Forecasting for Small Business Owners: How does it Work? (Part 2)

Forecasting for Small Business Owners: How does it Work? (Part 2)

Previously, we learned the what of forecasting—now, it’s time for the how  

No need to be nervous! Business forecasting might be a little more complex than checking the weather on your phone, but you’re not up against anything as complicated as global meteorology.   

With the right data and a sprinkle of common sense, you’ll be a weather master in no time. Let’s take a walk through a few examples of forecasting for a brand new neighborhood pie shop.   

Forecast methods:   

Qualitative forecast example  

Let’s say your pie shop is just starting out and trying to decide what delicious flavors to showcase at its grand opening. Now, you have a couple of house specialties that’ll definitely make the menu, but what about the rest? Assuming your pie shop wants to open with five pie flavors, you need to choose three more to round out the group. The best way to do that is with a qualitative forecast.   

To do this forecast, you’ll need to look at two important factors: competitive choices and market limitations. Competitive choices are all about the successes and failures of your competition. For instance, if you know you’re in the same market as a pie shop that makes award-winning cherry pie every year, you might want to go with a different flavor niche. On the other hand, if every pie shop in your area sells out of blackberry pie every year, then you NEED to hop on the blackberry train.   

Now, let’s add in market factors. After looking at your competition, you’ve decided that the best three additional pies are blackberry, raspberry, and pecan. HOWEVER, during your market research, you discover that raspberry sales are down in stores due to a lower crop and heavy inflation.

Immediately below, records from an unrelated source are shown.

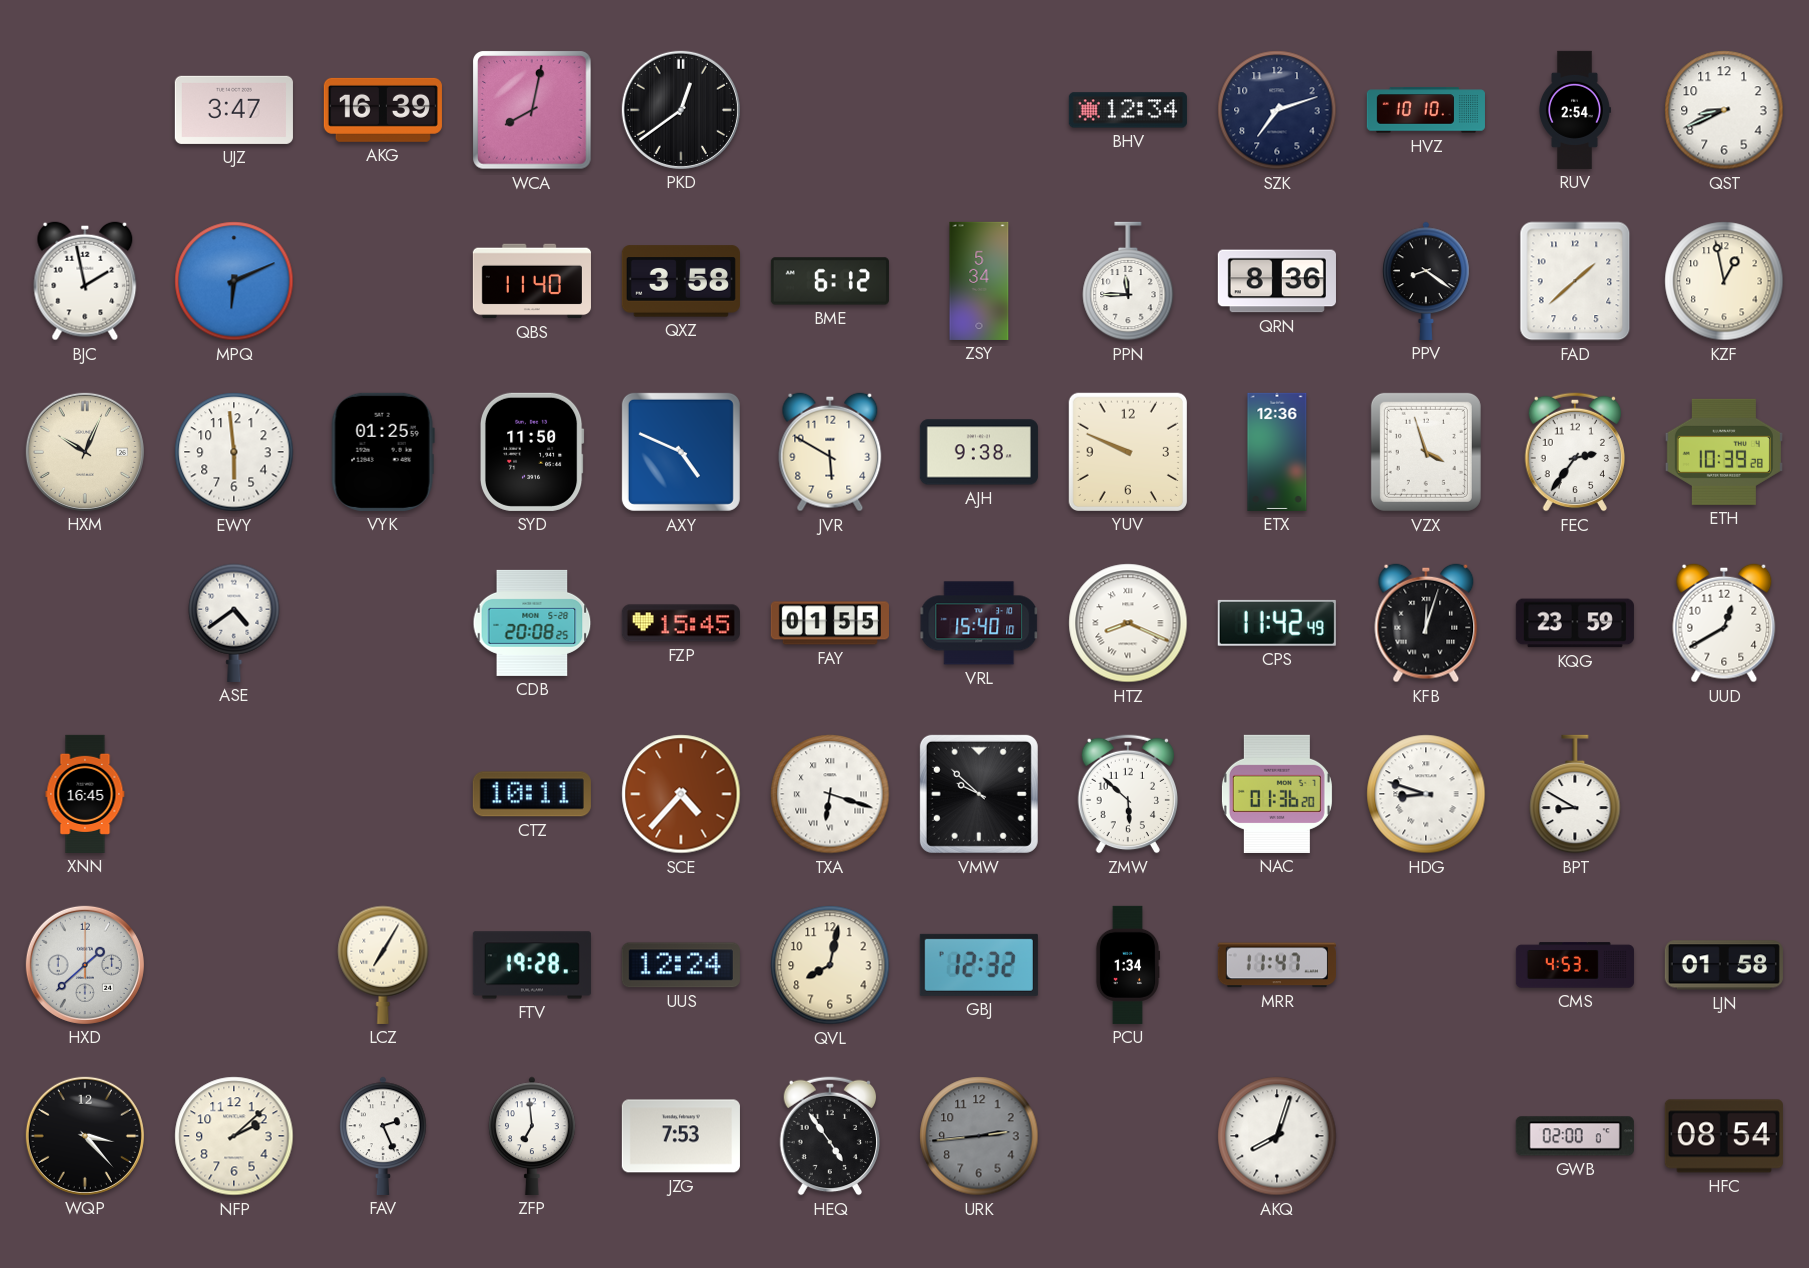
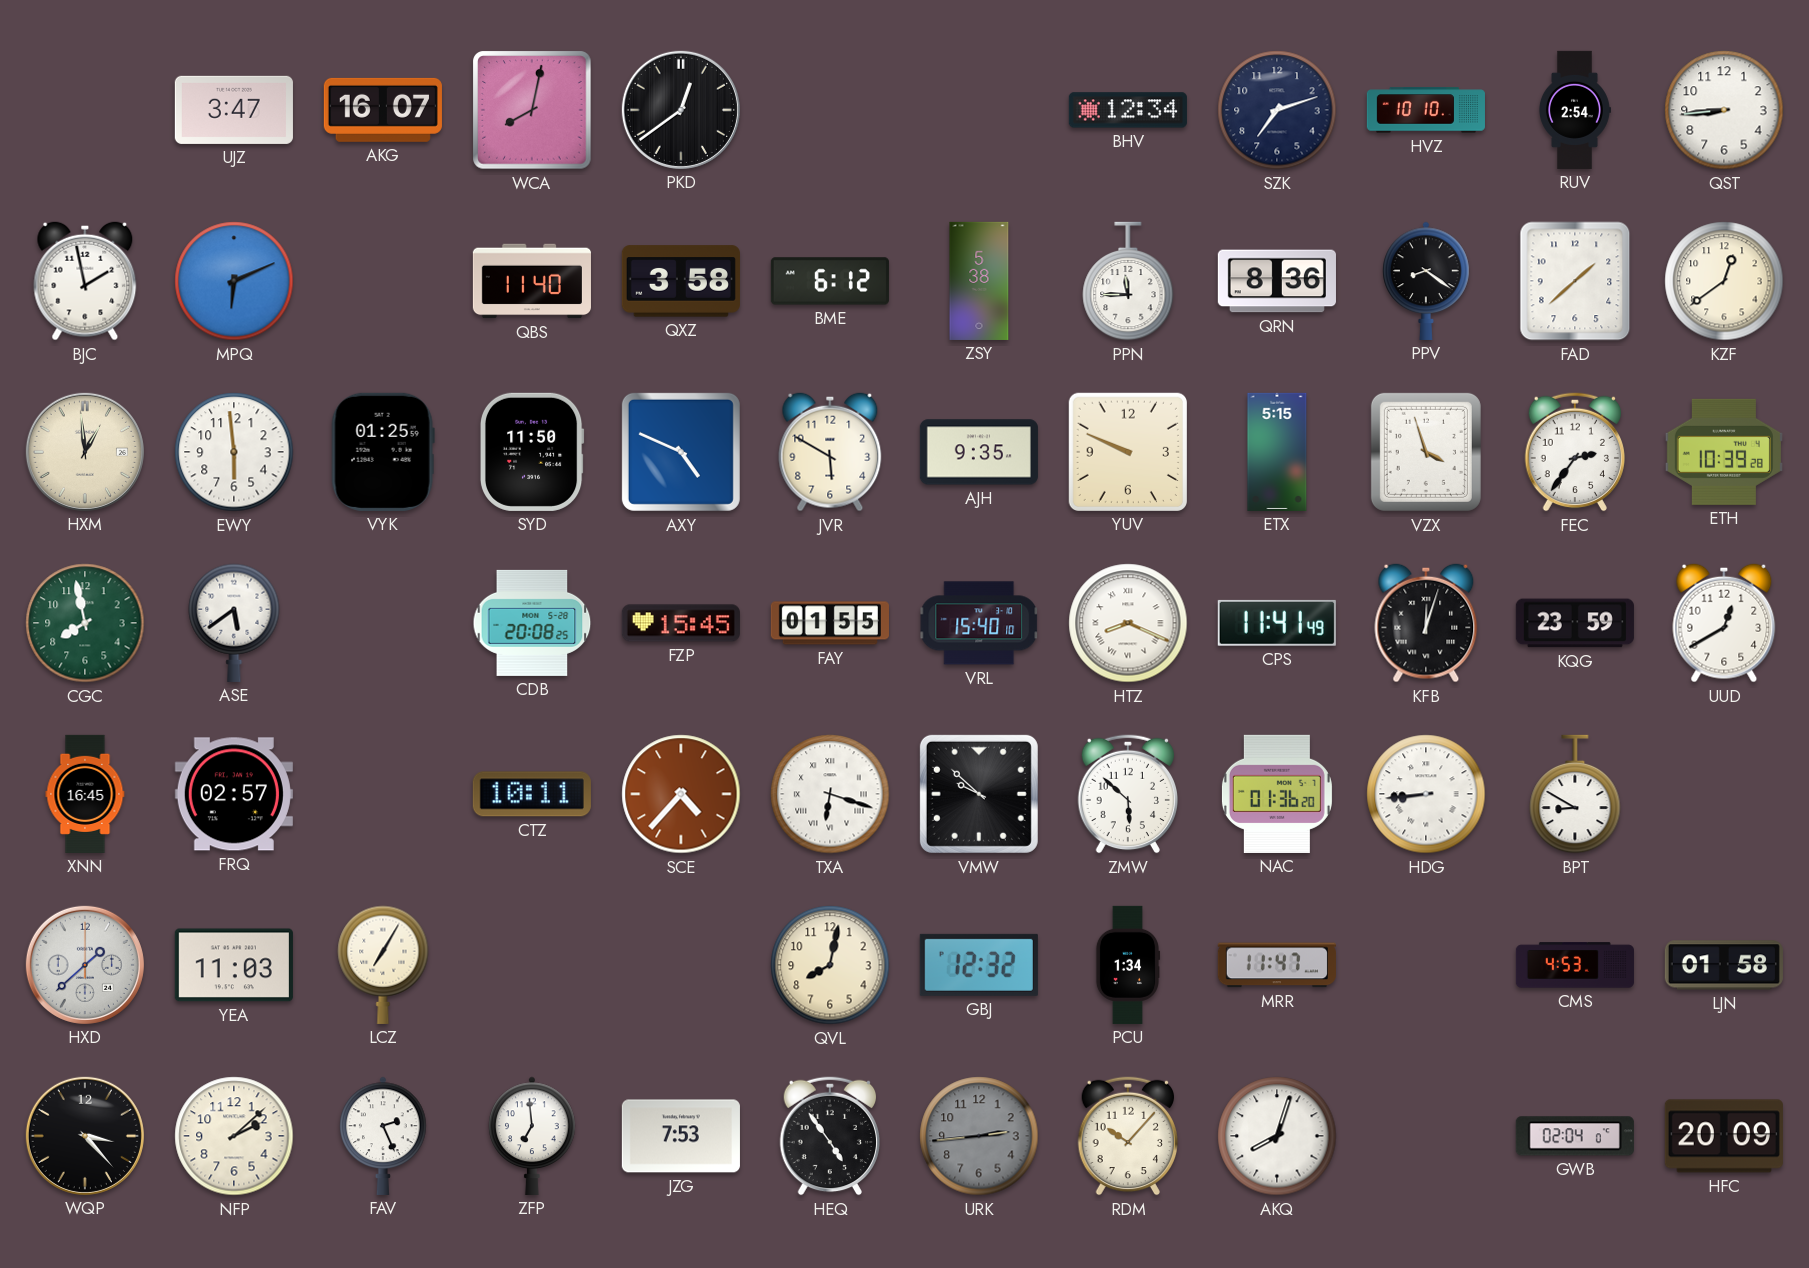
AKG: 16:39 -> 16:07
QST: 8:41 -> 8:44
ZSY: 5:34 -> 5:38
KZF: 12:58 -> 12:39
HXM: 10:04 -> 12:59
AJH: 9:38 -> 9:35
ETX: 12:36 -> 5:15
CGC: none -> 7:58
ASE: 4:39 -> 5:39
CPS: 11:42 -> 11:41
FRQ: none -> 02:57
HDG: 8:48 -> 8:44
YEA: none -> 11:03
FTV: 19:28 -> none
UUS: 12:24 -> none
RDM: none -> 10:07
GWB: 02:00 -> 02:04
HFC: 08:54 -> 20:09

That means raspberry pies will be expensive to make and dicey to sell.  

Based on the combination of qualitative data, you forecast the following:  

Pies likely to sell out: Blackberry, raspberry, pecan 

Pies affected by inflation and limited supplies: raspberry 

Business decision: switch from raspberry to boysenberry for a similar flavor at a lower cost.    

Quantitative forecast example  

It’s three years later and your pie shop is doing well! Qualitative forecasting worked and now you have a solid financial database to make forecasts off of. Thanksgiving approaches and you want to know approximately how much you can expect to make because you want to invest in a new set of stand mixers.   

You take a look at your previous financials from November and discover the following:   

November year 1: $2,000 in profits after selling approximately 500 pies at $10 

November year 2: $2,300 in profits after selling approximately 500 pies at $11 

November year 3: $2,500 in profits after selling approximately 500 pies at $12 

These numbers show you that the number of pies didn’t really change that much over the years, so you can reasonably expect to sell approximately 500 pies (unless you drastically change your offerings). You can also forecast that customers are not deterred by small price upticks, so you can likely make the same number of sales at $13 a pie. This leads you to assume that you can see profits of around $2,750. That looks like a sunny forecast to us!   

Types of forecasts:   

Demand forecast example  

Demand forecasts can be qualitative OR quantitative. Our earlier example of looking at local pie trends to determine which pie flavors to sell is a great example of a qualitative demand forecast. If every other shop has success selling blackberry pie, then you can forecast that your shop will also see that same success. After all, if all the neighboring towns have cloudy skies, you’d probably pack an umbrella just to be safe.    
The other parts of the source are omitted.